Welcome to the Toolkit for Oscillatory Real-Time Tracking and Estimation repo by TNE-LAB. Here we provide links to necessary code repository's and basic implementation steps. See Journal of Neuroscience Methods.
Open Ephys GUI is where the real time analytic signal estimation algorithm is built. Installation and usage information can be found at both their website (https://open-ephys.org/gui) and github (https://github.com/open-ephys/plugin-GUI)
TORTE uses a few plugins for Open Ephys that need to be installed by the user. Open Ephys GUI provides a plugin installer that includes all required plugins. If users would rather build these plugins from source code they may follow the links provided. These include:
- Phase Calculator (https://github.com/tne-lab/phase-calculator)
- Crossing Detector (https://github.com/tne-lab/crossing-detector)
- Event Broadcaster (https://github.com/open-ephys-plugins/ZMQInterface)
- Coherence and Spectrogram Viewer (https://github.com/tne-lab/Coherence-Spectrogram-Viewer)

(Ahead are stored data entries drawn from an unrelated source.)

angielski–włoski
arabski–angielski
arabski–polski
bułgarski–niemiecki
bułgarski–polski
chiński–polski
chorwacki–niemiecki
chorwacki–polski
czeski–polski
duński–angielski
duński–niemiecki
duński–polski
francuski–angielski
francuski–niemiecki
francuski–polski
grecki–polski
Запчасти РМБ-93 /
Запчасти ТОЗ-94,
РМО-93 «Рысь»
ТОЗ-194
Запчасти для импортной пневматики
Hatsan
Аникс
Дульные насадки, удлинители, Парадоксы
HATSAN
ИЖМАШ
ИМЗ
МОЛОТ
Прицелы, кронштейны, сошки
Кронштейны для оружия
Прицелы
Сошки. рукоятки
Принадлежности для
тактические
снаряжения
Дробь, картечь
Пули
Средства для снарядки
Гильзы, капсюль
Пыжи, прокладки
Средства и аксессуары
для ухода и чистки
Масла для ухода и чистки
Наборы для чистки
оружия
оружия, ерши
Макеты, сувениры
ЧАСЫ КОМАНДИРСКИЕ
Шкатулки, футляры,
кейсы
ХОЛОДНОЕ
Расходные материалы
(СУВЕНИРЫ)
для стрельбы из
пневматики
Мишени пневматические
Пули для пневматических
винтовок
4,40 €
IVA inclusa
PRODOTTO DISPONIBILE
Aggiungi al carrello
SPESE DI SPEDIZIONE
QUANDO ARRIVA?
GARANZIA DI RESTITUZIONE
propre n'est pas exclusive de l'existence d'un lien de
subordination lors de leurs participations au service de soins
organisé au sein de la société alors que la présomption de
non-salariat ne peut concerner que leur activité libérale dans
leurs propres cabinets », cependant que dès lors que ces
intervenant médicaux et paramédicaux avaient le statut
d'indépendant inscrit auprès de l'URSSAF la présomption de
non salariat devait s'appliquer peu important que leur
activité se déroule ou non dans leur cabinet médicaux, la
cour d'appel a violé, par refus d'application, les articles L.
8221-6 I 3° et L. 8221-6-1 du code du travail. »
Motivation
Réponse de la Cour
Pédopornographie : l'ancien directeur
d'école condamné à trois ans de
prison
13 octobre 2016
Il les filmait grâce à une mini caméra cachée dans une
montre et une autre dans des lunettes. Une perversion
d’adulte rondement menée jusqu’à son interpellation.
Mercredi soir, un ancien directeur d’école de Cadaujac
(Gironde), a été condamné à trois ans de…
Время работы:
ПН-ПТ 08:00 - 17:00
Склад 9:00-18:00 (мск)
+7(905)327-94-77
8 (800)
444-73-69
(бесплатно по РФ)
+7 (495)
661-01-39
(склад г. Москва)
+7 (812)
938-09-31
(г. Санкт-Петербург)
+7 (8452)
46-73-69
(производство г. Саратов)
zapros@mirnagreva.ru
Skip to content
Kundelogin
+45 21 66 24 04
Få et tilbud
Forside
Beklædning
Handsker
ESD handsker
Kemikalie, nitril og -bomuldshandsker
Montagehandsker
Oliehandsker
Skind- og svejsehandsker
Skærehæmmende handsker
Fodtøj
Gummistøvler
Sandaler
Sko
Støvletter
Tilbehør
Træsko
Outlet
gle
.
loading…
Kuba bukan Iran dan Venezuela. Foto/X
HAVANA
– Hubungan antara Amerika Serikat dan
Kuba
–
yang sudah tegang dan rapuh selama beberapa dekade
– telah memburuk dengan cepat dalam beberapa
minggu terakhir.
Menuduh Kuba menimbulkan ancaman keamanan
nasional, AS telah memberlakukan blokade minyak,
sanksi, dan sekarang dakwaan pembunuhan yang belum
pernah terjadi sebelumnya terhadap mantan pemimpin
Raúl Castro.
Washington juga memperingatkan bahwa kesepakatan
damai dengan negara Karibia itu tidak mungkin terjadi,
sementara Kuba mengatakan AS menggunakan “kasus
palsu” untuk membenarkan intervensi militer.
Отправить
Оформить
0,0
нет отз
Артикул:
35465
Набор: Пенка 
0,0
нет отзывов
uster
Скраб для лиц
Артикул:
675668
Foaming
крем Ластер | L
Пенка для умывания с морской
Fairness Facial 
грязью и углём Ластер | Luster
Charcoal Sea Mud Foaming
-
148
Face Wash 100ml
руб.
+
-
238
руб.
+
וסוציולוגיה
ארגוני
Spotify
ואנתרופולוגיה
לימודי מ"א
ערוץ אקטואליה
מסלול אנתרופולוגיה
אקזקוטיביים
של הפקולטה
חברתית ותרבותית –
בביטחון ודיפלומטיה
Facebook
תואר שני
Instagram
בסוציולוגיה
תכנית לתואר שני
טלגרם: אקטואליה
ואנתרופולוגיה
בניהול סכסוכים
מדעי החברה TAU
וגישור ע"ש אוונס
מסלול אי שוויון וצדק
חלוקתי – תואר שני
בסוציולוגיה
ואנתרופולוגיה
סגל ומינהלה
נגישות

For neural data to be received by Open Ephys GUI the user may also need to install acquisition system plugins. Some, but not all of these are included in the plugin installer. If not included they must be built from source. This list is not exhaustive and users should reach out to TORTE/Open Ephys GUI team if their system is not on the list.
- EphysSocket for receiving matrix data over UDP (https://github.com/open-ephys-plugins/EphysSocket)
- Neuropixels-pxi (https://github.com/open-ephys-plugins/neuropixels-pxi)
- Neuralynx Plugin (https://github.com/tne-lab/neuralynx-plugin)
- LSL-inlet (https://github.com/tne-lab/LSL-inlet)
0MQ is used by Open Ephys GUI to broadcast event timings. One of the many supported programming languages needs to be installed (https://zeromq.org/get-started/).
We recommend using Python (https://www.python.org/) because its easy to use and supports plenty of experiments. We also provide some basic 0MQ example code for Python.
Once installed the first thing to do is create a signal chain within Open Ephys to extract oscillatory activity. A basic signal chain is as follows:
Data input plugin -> Referencing plugin (optional) -> Phase Calculator -> Crossing Detector -> Event Broadcaster
- Data input plugin
- Any of multitude of plugins available
- All these plugins are sources (orange)
- Referencing plugin (optional)
- Depending on your data input you may want to do some type of referencing to reduce noise.
- Phase Calculator
- Algorithm plugin to track oscillatory components
- Note this can track either phase or magnitude
- See github page for more detailed documentation
- Crossing Detector
- Used to create events when oscillatory components pass some threshold
- Event Broadcaster
- Output the event outside of the Open Ephys environment
- Must be in json + header mode
See example signal chain config file that can be loaded into Open Ephys (example_config.xml). This config was created in version 0.5.4 so may not be compatible with newer versions.
Provided Python code gives an example of receiving data from Open Ephys. The provided code simply prints out the event received.
socket = context.socket(zmq.SUB)
socket.connect("tcp://localhost:5557")
#Have to Set to the beginning for the envelope!
socket.setsockopt(zmq.SUBSCRIBE, [b'event', b'ttl'])
Here we are connecting to the local host port 5557 as a SUB. We will receive every event tagged with a ttl or event. Our crossing detector will output "ttl" or "event" events.
envelope, jsonStr = socket.recv_multipart()
We split apart the json string from the header. Then print out the json string. Change the print to trigger the stimuli in your experiment.
To use the coherence and spectrogram viewer wer recommend splitting the signal chain right before your phase calculator.
See documentation on the github page for instructions on use.
Open Ephys uses record nodes to record data from specific plugins. Be sure to place these wherever you want to record data from.
If running a phase based closed loop experiment we recommend implementing the builtin learning algorithm.
The first crossing detector here needs to be looking at inputted sham events and must output on a different event channel than the event triggering crossing detector (the second one).
As mentioned in the publication, alternate Hilbert filters may work better for specific oscillation use cases. See Hilbert README to see a step by step guide to creating filters.